In te ao Māori, language — reo — is a taonga: a treasure that carries culture, identity, and whakapapa across generations. The ability to speak clearly, to argue persuasively, to read critically, and to write with purpose are not simply academic skills — they are forms of mana in action. Māori oratory (whaikōrero) has always valued precision, evidence, and the ability to locate one's argument within a broader cultural and ancestral context. Students who develop strong literacy skills are developing the same capacities that made great orators powerful: the ability to be heard, understood, and taken seriously in any room they enter.

Ngā Rauemi Tautoko · Resources already provided

This handout is designed to be used alongside other resources in the same unit. Related materials are linked in the unit planner.

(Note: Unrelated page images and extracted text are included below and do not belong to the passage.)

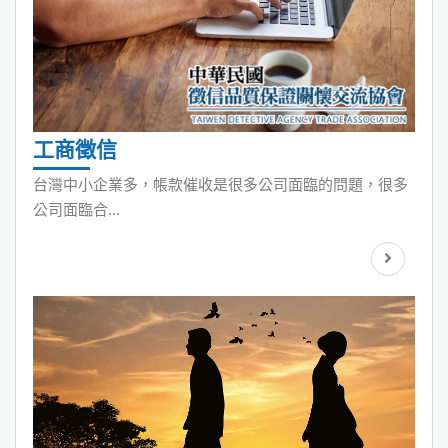
工商徵信
台灣中小企業多，帳款催收是很多公司面臨的問題，很多
公司面臨合...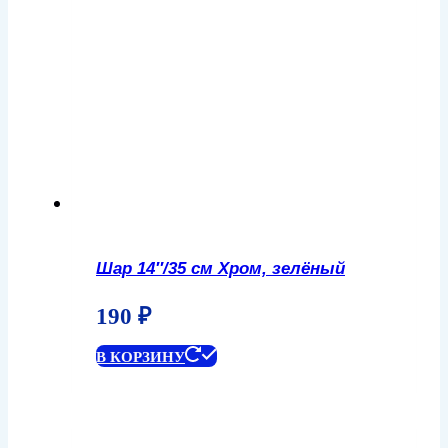
Шар 14″/35 см Хром, зелёный
190
₽
В КОРЗИНУ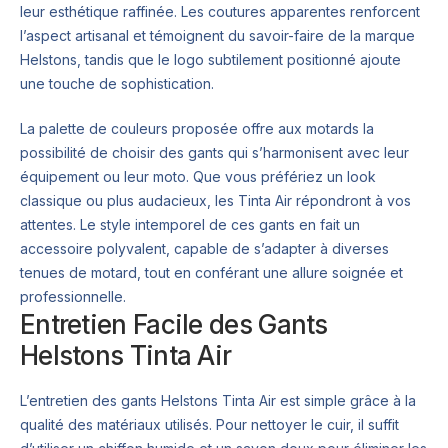
leur esthétique raffinée. Les coutures apparentes renforcent
l’aspect artisanal et témoignent du savoir-faire de la marque
Helstons, tandis que le logo subtilement positionné ajoute
une touche de sophistication.
La palette de couleurs proposée offre aux motards la
possibilité de choisir des gants qui s’harmonisent avec leur
équipement ou leur moto. Que vous préfériez un look
classique ou plus audacieux, les Tinta Air répondront à vos
attentes. Le style intemporel de ces gants en fait un
accessoire polyvalent, capable de s’adapter à diverses
tenues de motard, tout en conférant une allure soignée et
professionnelle.
Entretien Facile des Gants
Helstons Tinta Air
L’entretien des gants Helstons Tinta Air est simple grâce à la
qualité des matériaux utilisés. Pour nettoyer le cuir, il suffit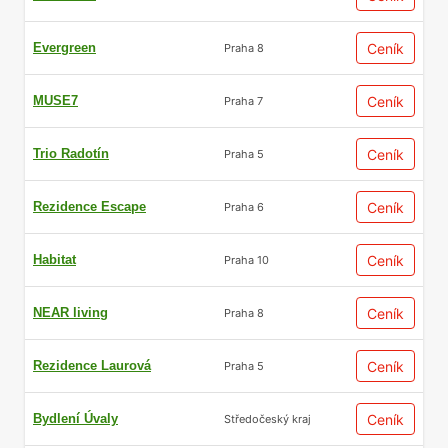
Evergreen
Ceník
Praha 8
MUSE7
Ceník
Praha 7
Trio Radotín
Ceník
Praha 5
Rezidence Escape
Ceník
Praha 6
Habitat
Ceník
Praha 10
NEAR living
Ceník
Praha 8
Rezidence Laurová
Ceník
Praha 5
Bydlení Úvaly
Ceník
Středočeský kraj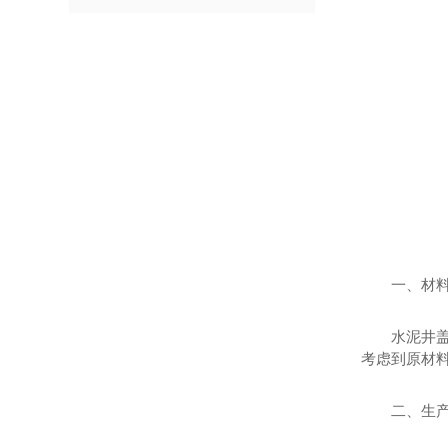
一、材
水泥井
考虑到原材
二、生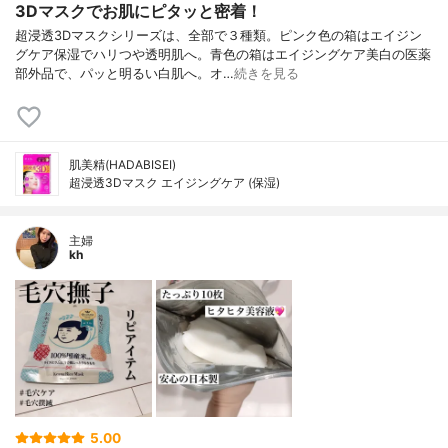
3Dマスクでお肌にピタッと密着！
超浸透3Dマスクシリーズは、全部で３種類。ピンク色の箱はエイジン
グケア保湿でハリつや透明肌へ。青色の箱はエイジングケア美白の医薬
部外品で、パッと明るい白肌へ。オ…
続きを見る
肌美精(HADABISEI)
超浸透3Dマスク エイジングケア (保湿)
主婦
kh
5.00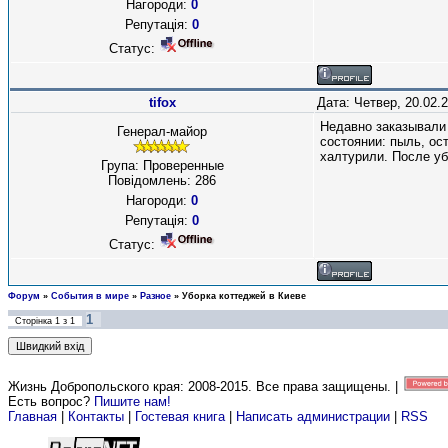
Нагороди:
0
Репутація:
0
Статус:
tifox
Дата: Четвер, 20.02.
Недавно заказывали 
Генерал-майор
состоянии: пыль, ос
халтурили. После уб
Група: Проверенные
Повідомлень:
286
Нагороди:
0
Репутація:
0
Статус:
Форум
»
События в мире
»
Разное
»
Уборка коттеджей в Киеве
1
Сторінка
1
з
1
Жизнь Добропольского края: 2008-2015
. Все права защищены. |
Есть вопрос?
Пишите нам!
Главная
|
Контакты
|
Гостевая книга
|
Написать администрации
|
RSS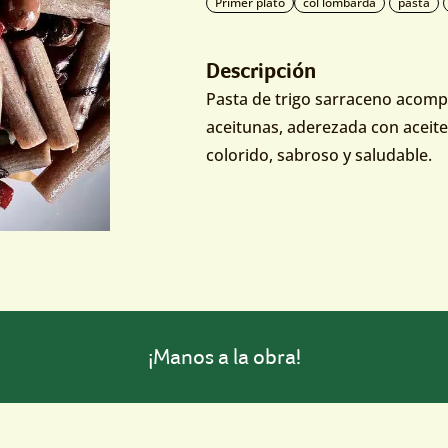
Primer plato
col lombarda
pasta
Descripción
Pasta de trigo sarraceno acom
aceitunas, aderezada con aceite 
colorido, sabroso y saludable.
¡Manos a la obra!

All content is provided — no additional preparation is required to use this handout in your classroom.

📋 Teacher Planning Snapshot

Ngā Whāinga Ako — Learning Intentions

Students will engage with this resource to build core literacy skills — reading comprehension, writing craft, and oral language — grounded in the rich storytelling traditions of Aotearoa New Zealand and the literacy practices that empower rangatahi voice.

Ngā Paearu Angitū — Success Criteria

  • ✅ Students can apply the literacy skill or strategy featured in this resource with growing independence.
  • ✅ Students can connect this resource's literacy focus to authentic texts, contexts, or purposes from their own world.

Differentiation & Inclusion

Scaffold support: Provide sentence starters, word banks, or graphic organisers for entry-level access. Model think-alouds before independent tasks. Offer extension challenges that deepen analysis — for example, comparing the author's craft choices across two texts or writing an additional stanza or paragraph.

ELL / ESOL: Pre-teach key vocabulary before reading. Allow students to annotate in their home language first, then translate key ideas. Use shared reading and think-pair-share structures to lower the stakes for language production. Bilingual glossaries and visual text supports help bridge comprehension.

Inclusion: Chunk reading and writing tasks into manageable steps. Offer multimodal options — oral, visual, or digital — for students to demonstrate understanding. Neurodiverse learners benefit from clear task structures and explicit success criteria. Affirm diverse linguistic and cultural backgrounds as assets, not deficits.

Mātauranga Māori lens: Literacy in Te Ao Māori encompasses tātai kōrero (the arrangement of speech), waiata, whakataukī, and the deep art of kōrero — storytelling as knowledge transmission. Encourage students to see their own family stories and community knowledge as valid literacy texts. Karakia opens and closes learning with intention. Tātai kōrero honours the voice.

Prior knowledge: Adaptable across year levels. No specialist prior knowledge required for entry-level engagement. Teachers may wish to pre-read the resource and anticipate vocabulary that needs pre-teaching.